There are definitely some missing pieces in the API, though—not all of Haskell’s grammar is actually available, and splicing is very limited. So Template Haskell is less powerful than Lisp macros (and it lacks the runtime code-generation support of MetaOCaml). But it’s still powerful enough to allow for some interesting applications.

I recently used the GADT method to implement a restricted monad on my blog.

But, I prefer the solution with template Haskell. Good idea !

Yeah, very cool stuff!

It might be that Associated Types could provide a cleaner solution (see here), but this one is

good enoughfor me.alpheccar: Note that you don’t need Template Haskell if you use

`-fno-implicit-prelude`

, as Brandon points out.Still, the Template Haskell solution is definitely interesting in its own right: There are some nice features there, which could be useful for other things.

pepe: Oh, that’s

cool. That might be the right way to get something like this into standard Haskell.The TH solution is very interesting indeed, since one would probably want to have code using your restricted monad as well as vanilla monads in the same module.

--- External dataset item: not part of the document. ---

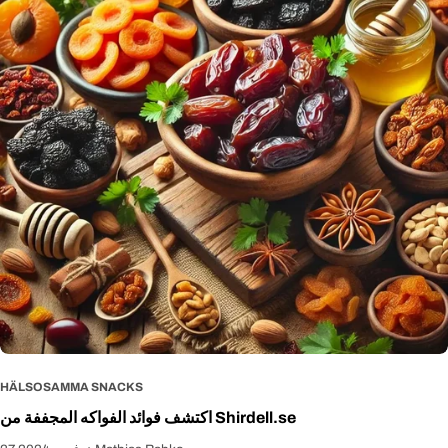
HÄLSOSAMMA SNACKS
اكتشف فوائد الفواكه المجففة من Shirdell.se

In that case, rebinding the do notation via -fnoimplicit-prelude is not an option. Otherwise, you need to keep code that uses a restricted monad in a separate module, which would get annoying very quickly.

Nice one! I ran into the problem of trying to define a monad on a subcategory of the category of types rather than on the whole thing a while back, but couldn’t get anywhere with it – nice to see some solutions!

Interesting! Scala’s support for subtyping, higher-kinded types (as of 2.5.0, or in a nightly build), and implicit arguments makes it easy to define type classes that abstract over type class contexts (such as Ord a => in the case of Set as an instance of Monad).

A simplified version (without the implicits to fully model type classes) looks like this: (full source)

Essentially, this says Monad is a type constructor that takes a type T, a type constructor MyType, and a type constructor Bound. More specifically:

PS: If you’d like more details, let me know (adriaan |at| cs/kuleuven/be) — I’ve been working on adding support for type constructor polymorphism (as we tend to call higher-kinded types etc.) to the Scala compiler over the past couple of months.

The disadvantage of this approach is, that in a function you need a (Monad2 m a b) for each transition from a type ‘a’ to another type ‘b’. Wolfgang Jeltsch gave a solution on Haskell-Cafe which only needs a constraints like (Monad1 m a, Monad1 m b). It uses type families and existential quantification for packing and unpacking the Ord dictionary.

http://www.haskell.org/pipermail/haskell-cafe/2008-March/041084.html

Here an interactive link to Monad instance for Data.Set, again on Haskell-Cafe.